When the church got its additional dedication, it also got a bit of a redesign. The artist Bramante played a role in the renovation. One of the most interesting pieces of artwork at the church is Bramante's wonderful trompe l'oeil behind the altar; it looks like there's a series of columns that recedes into the distance, but it's just paint.
Milan’s Fashion Quarter is home to a handful of luxury shopping streets including Via della Spiga. This is where locals come to buy their designer clothes from brands such as Roberto Cavalli, Hermes, Moschino, and Armani. The chic fashion street is also home to a number of upscale dining options, cocktail bars, and cafés.
The Romanesque Basilica of Sant'Ambrogio (Basilica di Sant'Ambrogio) is dedicated to Milan's patron saint, St. Ambrose, who founded the church in the fourth century while bishop of Milan. The saint’s remains lay beneath the stunning ninth-century Golden Altar, a masterpiece of gold, gilded silver, precious stones, and enamel. The basilica’s unique architecture makes it a must-see.
Milan’s historic Ambrosiana Museum and Library (Veneranda Biblioteca Ambrosiana) was founded in 1618 by Cardinal Federico Borromeo. The cardinal donated more than 30,000 books, 15,000 manuscripts, and 12,000 pieces of artwork by famous artists such as Caravaggio, Raphael, Botticelli, and Leonardo da Vinci.
One of the newest areas of construction in Milan is north of the city center near the Garibaldi train station, including the futuristic Piazza Gae Aulenti. The piazza, which opened in 2012 and is named after the Italian architect who designed Paris’ Musee d’Orsay, is surrounded by three new towers, including one that has the distinction of being Italy's tallest building. The piazza is circular in shape, and elevated above the surrounding ground level, with walkways running around and across its central pool and dancing water fountain displays.

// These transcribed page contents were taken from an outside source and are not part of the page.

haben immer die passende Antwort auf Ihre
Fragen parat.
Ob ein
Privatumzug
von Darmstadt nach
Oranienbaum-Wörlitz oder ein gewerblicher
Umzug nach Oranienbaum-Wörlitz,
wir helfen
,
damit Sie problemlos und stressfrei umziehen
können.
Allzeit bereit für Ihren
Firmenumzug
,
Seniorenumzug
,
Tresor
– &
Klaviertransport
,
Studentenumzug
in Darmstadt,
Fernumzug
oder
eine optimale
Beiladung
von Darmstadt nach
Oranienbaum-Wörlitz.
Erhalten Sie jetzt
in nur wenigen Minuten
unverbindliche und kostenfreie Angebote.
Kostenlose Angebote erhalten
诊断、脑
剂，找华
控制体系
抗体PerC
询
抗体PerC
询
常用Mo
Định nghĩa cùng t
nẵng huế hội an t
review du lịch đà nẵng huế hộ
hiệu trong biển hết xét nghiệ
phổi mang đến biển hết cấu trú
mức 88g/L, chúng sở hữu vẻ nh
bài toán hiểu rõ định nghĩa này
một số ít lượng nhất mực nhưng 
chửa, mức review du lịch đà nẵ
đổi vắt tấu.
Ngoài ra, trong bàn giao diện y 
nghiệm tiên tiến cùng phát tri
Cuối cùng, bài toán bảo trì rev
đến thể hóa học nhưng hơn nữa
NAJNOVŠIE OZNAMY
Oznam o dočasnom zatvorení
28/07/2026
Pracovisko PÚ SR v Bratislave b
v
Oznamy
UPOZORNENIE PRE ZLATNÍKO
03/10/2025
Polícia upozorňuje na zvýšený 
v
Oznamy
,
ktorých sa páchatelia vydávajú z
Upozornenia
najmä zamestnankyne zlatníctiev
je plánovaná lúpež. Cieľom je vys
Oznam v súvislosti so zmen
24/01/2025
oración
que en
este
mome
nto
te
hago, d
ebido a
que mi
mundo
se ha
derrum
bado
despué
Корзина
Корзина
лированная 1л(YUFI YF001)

A footbridge connects the piazza to the trendy Corso Como and its many restaurants and bars, making it a popular meeting place for locals, as well as a location for photo shoots. Take a photo walking tour of Milan to expertly capture Piazza Gae Aulenti's reflective surfaces and bring home a beautiful souvenir—or opt to visit as part of a city highlights tour, including admission to Leonardo Da Vinci's 'Last Supper,' as well as the Duomo.
The center of Milan was once crisscrossed with a series of interconnecting canals, called “navigli,” used to transport goods and people. Two still exist just south of the city center, and the surrounding Navigli District is one of Milan’s trendiest areas, full of galleries, cafés, restaurants, and clubs. It’s a hot spot worth a visit.
Via Monte Napoleone (sometimes written as Montenapoleone) is the most luxurious shopping street in the Italian fashion capital of Milan. It is lined with designer boutiques including Gucci, Louis Vuitton, Valentino, and Prada as well as many jewelry shops. The decadent drag is located in the heart of Milan’s Fashion Quarter and is known as the most expensive street in Europe.
Milan is known for its opera, fashion, and banking – not its ruins. And yet the city has Roman ruins – including the Columns of San Lorenzo (Colonne di San Lorenzo). These well-preserved ruins all date from the 2nd century, when they were part of a Roman building (experts aren't sure whether it was a bath house or a temple). They were likely moved to their current location in the 5th century.
The 16 columns line one side of a piazza in front of the fifth-century Basilica di San Lorenzo, one of Milan's oldest churches. They were brought to the piazza when the church was complete.